The U.S. Department of Defense formally authorizes Grafana, Grafana Enterprise, and Loki for its 100,000 developers
Not so long ago, development teams working for the U.S. Department of Defense could take anywhere from three to ten years to deliver software. “It was mostly teams using waterfall, no minimum viable product, no incremental delivery, and no feedback loop from end users,” Nicolas M. Chaillan, Chief Software Officer of the U.S. Air Force, said in a CNCF case study. “Particularly when it comes to AI, machine learning, and cybersecurity, everyone realized we have to move faster.”

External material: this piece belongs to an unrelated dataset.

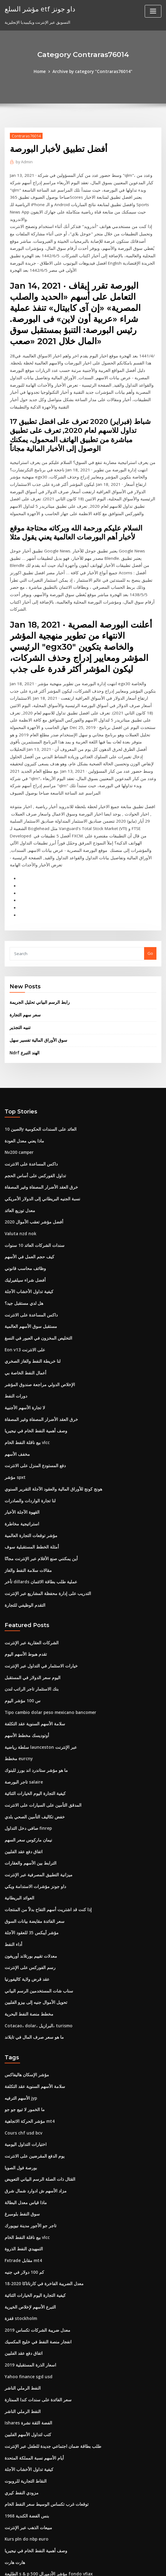 The height and width of the screenshot is (2576, 166). Describe the element at coordinates (21, 1622) in the screenshot. I see `س 100 مؤشر اليوم` at that location.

So in 2018, the DoD launched the Enterprise DevSecOps Initiative to modernize DoD software development in order to deliver secure, resilient applications “at the speed of relevance.” The initiative included a mandate to use Kubernetes container orchestration and other open source technologies and the establishment of Iron Bank, a rigorously vetted repository of digitally signed, hardened container images for best-of-breed development tools and software capabilities.
Today, we’re pleased to announce that Grafana, Grafana Enterprise, and Grafana Loki have received formal authorization from Iron Bank, which allows the 100,000 employees and contractors working on Department of Defense software, both classified and unclassified, to easily select and immediately deploy our software without additional approvals and security certifications. Prometheus, the CNCF monitoring project that Grafana Labs heavily contributes to, has also been authorized by Iron Bank.
“DoD teams need the best tools to build critical applications better and faster,” said Chaillan. “Grafana is a critical option for our developers as a unique visualization and dashboarding capability. Its interoperability with a multitude of data sources is crucial for the DoD; we’re one of the largest organizations on the planet, and we know that one size doesn’t fit all. Iron Bank authorization for Grafana, Prometheus, and Loki gives our teams instant access to powerful observability tools that are essential for keeping DoD software running reliably and having the right insights.”